→ **EXERCISE INSTRUCTIONS**: The expected output is exactly the lines below, starting at the line with "sollte jedoch nicht in der Spülmaschine oder" and ending at the line with "Nein, Montessori Steckspiele sind in", both included; no other line belongs in it.

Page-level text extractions
◇ ◇ ◇ ◇

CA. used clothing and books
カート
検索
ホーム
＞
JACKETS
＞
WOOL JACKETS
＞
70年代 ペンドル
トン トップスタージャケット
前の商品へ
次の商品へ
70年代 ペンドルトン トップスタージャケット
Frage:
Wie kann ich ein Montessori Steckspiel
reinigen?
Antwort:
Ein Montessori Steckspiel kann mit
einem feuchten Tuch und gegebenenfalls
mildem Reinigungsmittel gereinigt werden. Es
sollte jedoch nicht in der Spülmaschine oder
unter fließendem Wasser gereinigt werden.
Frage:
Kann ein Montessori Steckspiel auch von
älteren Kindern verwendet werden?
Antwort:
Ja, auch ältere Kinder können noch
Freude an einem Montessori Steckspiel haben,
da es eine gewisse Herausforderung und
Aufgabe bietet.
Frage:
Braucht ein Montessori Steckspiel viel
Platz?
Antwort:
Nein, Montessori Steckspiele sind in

◇ ◇ ◇ ◇

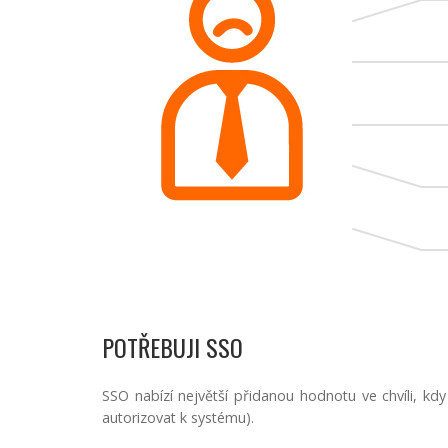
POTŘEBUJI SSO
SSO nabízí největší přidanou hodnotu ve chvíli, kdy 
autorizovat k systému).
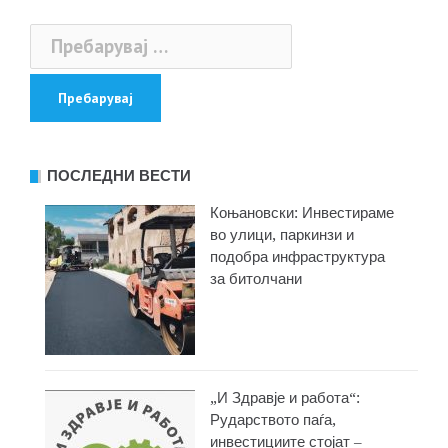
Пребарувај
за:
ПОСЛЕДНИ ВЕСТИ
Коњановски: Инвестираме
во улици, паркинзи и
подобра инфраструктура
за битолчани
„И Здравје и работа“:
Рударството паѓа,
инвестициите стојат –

◇ ◇ ◇ ◇

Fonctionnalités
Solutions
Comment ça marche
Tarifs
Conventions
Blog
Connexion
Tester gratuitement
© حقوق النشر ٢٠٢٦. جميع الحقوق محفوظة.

◇ ◇ ◇ ◇

→ **RESULT**:
sollte jedoch nicht in der Spülmaschine oder
unter fließendem Wasser gereinigt werden.
Frage:
Kann ein Montessori Steckspiel auch von
älteren Kindern verwendet werden?
Antwort:
Ja, auch ältere Kinder können noch
Freude an einem Montessori Steckspiel haben,
da es eine gewisse Herausforderung und
Aufgabe bietet.
Frage:
Braucht ein Montessori Steckspiel viel
Platz?
Antwort:
Nein, Montessori Steckspiele sind in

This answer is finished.